Collected data entries

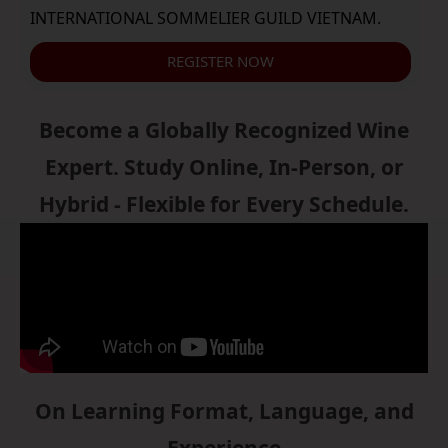
INTERNATIONAL SOMMELIER GUILD VIETNAM.
REGISTER NOW
Become a Globally Recognized Wine
Expert. Study Online, In-Person, or
Hybrid - Flexible for Every Schedule.
On Learning Format, Language, and
Experience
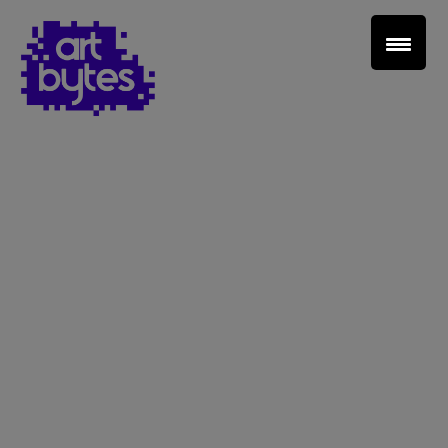
Teacher Sign In
Home
School Sign Up
About Art Bytes
Browse Schools
Virtual Gallery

• [EXERCISE BRIEF] Your task is to repeat the records exactly. Images do not belong in the copy.

• [TASK SOLUTION]
INTERNATIONAL SOMMELIER GUILD VIETNAM.
REGISTER NOW
Become a Globally Recognized Wine
Expert. Study Online, In-Person, or
Hybrid - Flexible for Every Schedule.
On Learning Format, Language, and
Experience
Teacher Sign In
Home
School Sign Up
About Art Bytes
Browse Schools
Virtual Gallery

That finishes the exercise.